共单调和的风险值(VaR)可以分解为相同水平上的边际VaR。这种可加性允许为其他风险度量导出有用的分解。其中,共单调和的尾部风险值(TVaR)和上尾变换可以写成它们对应的边际风险测度的和。另一种极端依赖情况,涉及两个任意反单调随机变量的和,提出了一些挑战。其中之一是用和的边缘分量的VaR来表示反单调和的VaR是不直接的。本文推广了[Chaoubi, I., Cossette, H., Gadoury, s . p .]&马尔索,E.(2020)。关于两个反单调风险的和。保险:数学与经济92,47-60。]通过提供VaR、TVaR和两个任意反单调随机变量和的止损变换的分解公式。

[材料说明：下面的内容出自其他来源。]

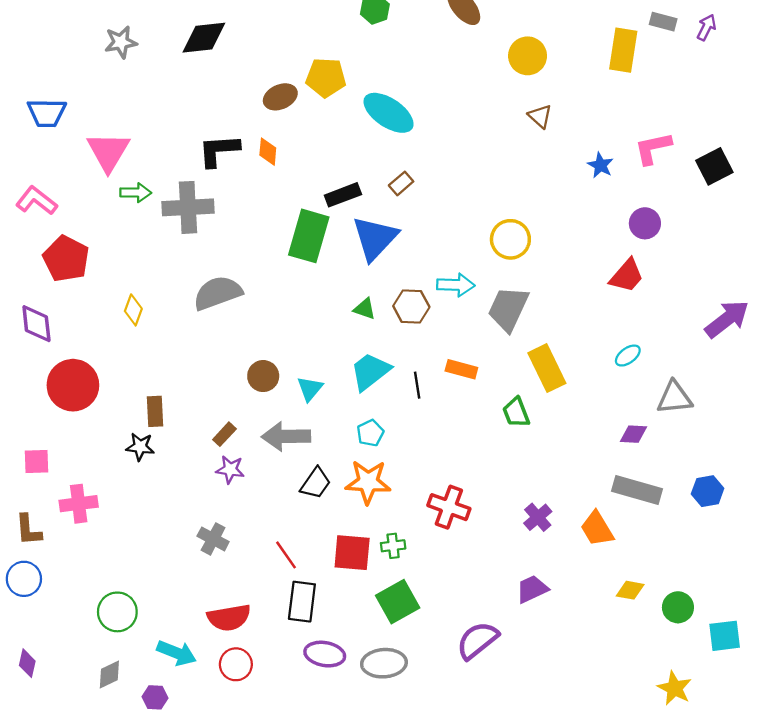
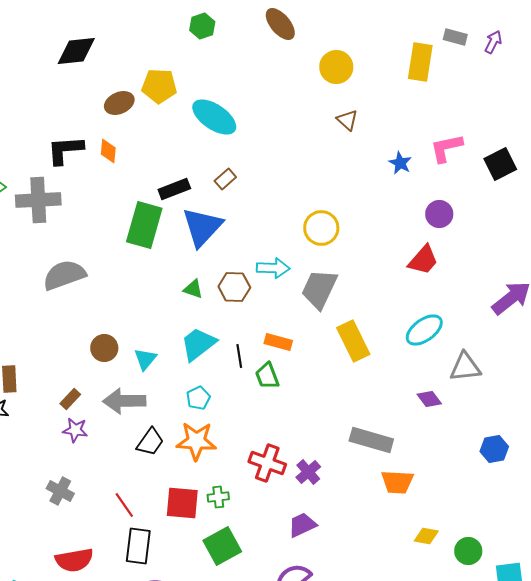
black diamond: (204, 38) -> (76, 51), moved
cyan ellipse: (628, 356) -> (424, 330), size x1.6
green trapezoid: (516, 412) -> (267, 376), moved
purple diamond: (634, 434) -> (429, 399), turned 50
gray rectangle: (637, 490) -> (371, 440), moved
purple cross: (538, 517) -> (308, 472), moved
orange trapezoid: (597, 529) -> (397, 482), turned -56
purple trapezoid: (532, 589) -> (302, 525), moved

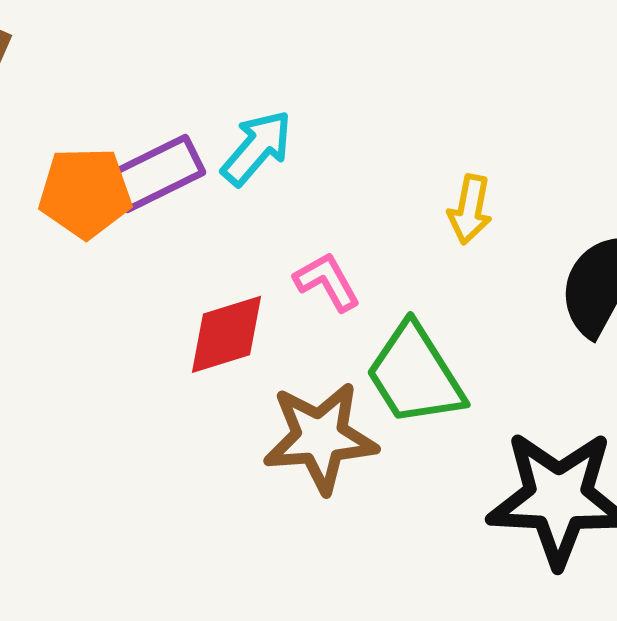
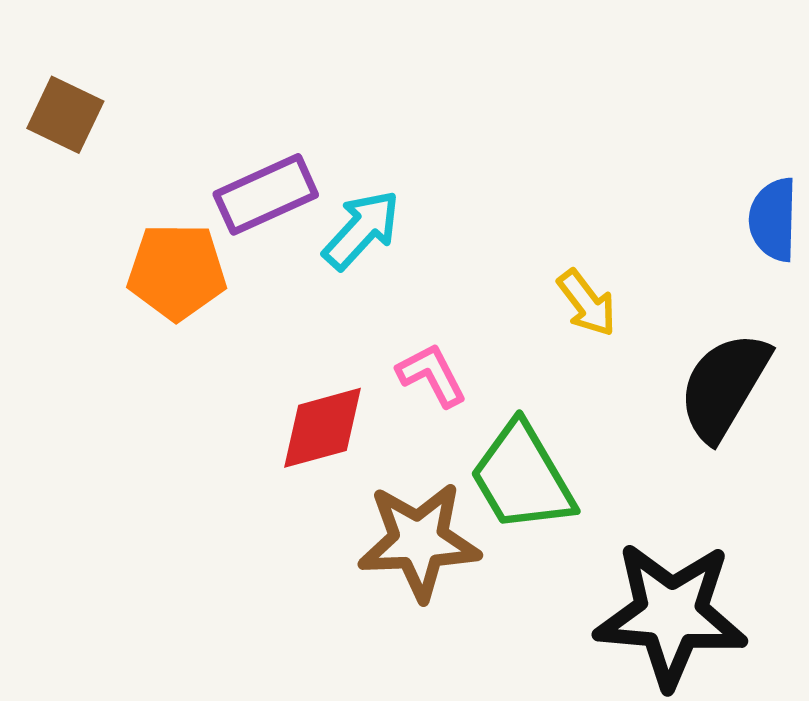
purple rectangle: (156, 174) -> (266, 194), moved
yellow arrow: (470, 209) -> (587, 303), turned -50

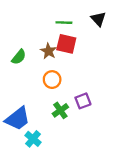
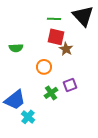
black triangle: (98, 19) -> (83, 16), size x1.6
brown star: (49, 51) -> (66, 49), moved
green semicircle: (19, 57) -> (16, 48), turned 48

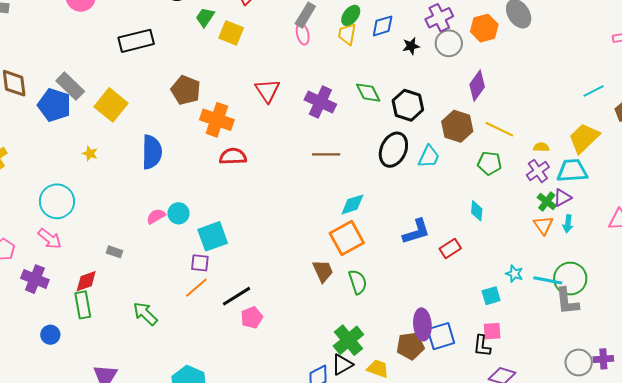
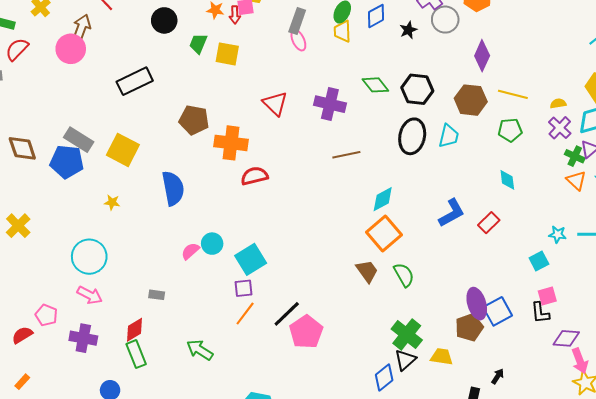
pink pentagon: (252, 318) -> (306, 332), size x1.5

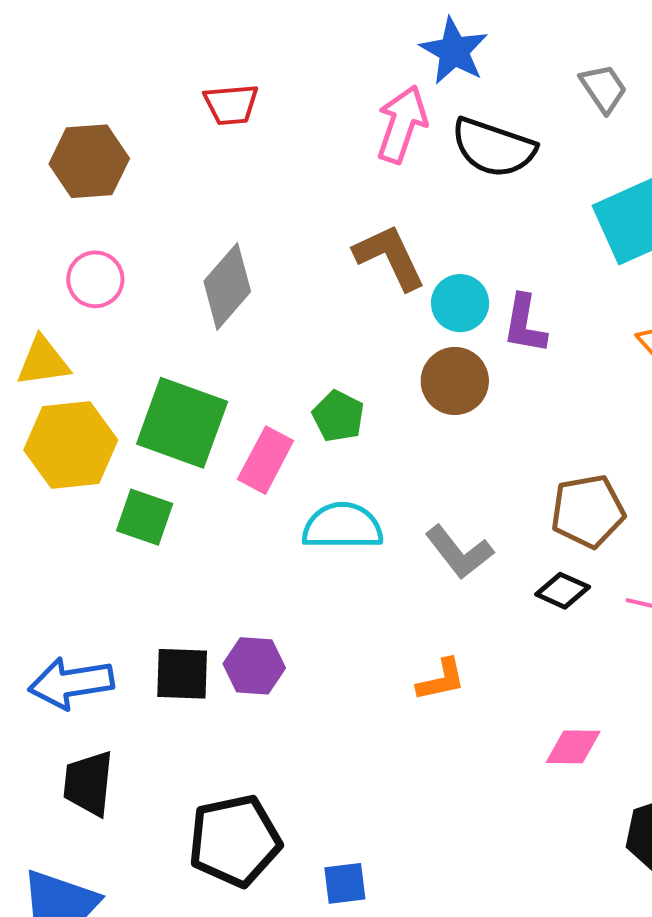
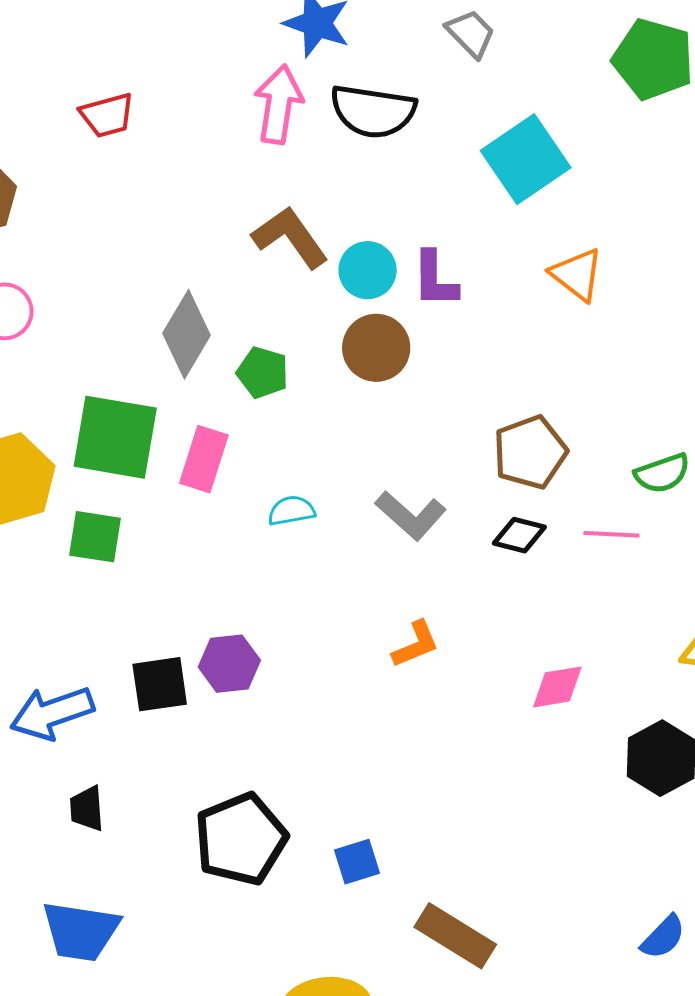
gray diamond: (227, 286) -> (187, 334), moved
green pentagon: (338, 416) -> (263, 372), moved
cyan semicircle: (343, 526) -> (291, 511), size x0.6
black trapezoid: (88, 783) -> (87, 809), size x0.7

{"title":"Value-at-Risk, Tail Value-at-Risk and upper tail transform of the sum of two counter-monotonic random variables","authors":"Hamza Hanbali, Daniël Linders, Jan Dhaene","doi":"10.1080/03461238.2022.2092419","DOIUrl":"https://doi.org/10.1080/03461238.2022.2092419","url":null,"abstract":"ABSTRACT The Value-at-Risk (VaR) of comonotonic sums can be decomposed into marginal VaRs at the same level. This additivity property allows to derive useful decompositions for other risk measures. In particular, the Tail Value-at-Risk (TVaR) and the upper tail transform of comonotonic sums can be written as the sum of their corresponding marginal risk measures. The other extreme dependence situation, involving the sum of two arbitrary counter-monotonic random variables, presents a certain number of challenges. One of them is that it is not straightforward to express the VaR of a counter-monotonic sum in terms of the VaRs of the marginal components of the sum. This paper generalizes the results derived in [Chaoubi, I., Cossette, H., Gadoury, S.-P. & Marceau, E. (2020). On sums of two counter-monotonic risks. Insurance: Mathematics and Economics 92, 47–60.] by providing decomposition formulas for the VaR, TVaR and the stop-loss transform of the sum of two arbitrary counter-monotonic random variables.","PeriodicalId":49572,"journal":{"name":"Scandinavian Actuarial Journal","volume":"26 1","pages":"219 - 243"},"PeriodicalIF":1.8,"publicationDate":"2022-06-30","publicationTypes":"Journal Article","fieldsOfStudy":null,"isOpenAccess":false,"openAccessPdf":"","citationCount":null,"resultStr":null,"platform":"Semanticscholar","paperid":"87176634","PeriodicalName":null,"FirstCategoryId":null,"ListUrlMain":null,"RegionNum":3,"RegionCategory":"经济学","ArticlePicture":[],"TitleCN":null,"AbstractTextCN":null,"PMCID":"","EPubDate":null,"PubModel":null,"JCR":null,"JCRName":null,"Score":null,"Total":0}
Pub Date : 2022-06-27DOI: 10.1080/03461238.2023.2197442
Martin Bladt, Christian Furrer
The setting of a right-censored random sample subject to contamination is considered. In various fields, expert information is often available and used to overcome the contamination. This paper integrates expert knowledge into the product-limit estimator in two different ways with distinct interpretations. Strong uniform consistency is proved for both cases under certain assumptions on the kind of contamination and the quality of expert information, which sheds light on the techniques and decisions that practitioners may take. The nuances of the techniques are discussed -- also with a view towards semi-parametric estimation -- and they are illustrated using simulated and real-world insurance data.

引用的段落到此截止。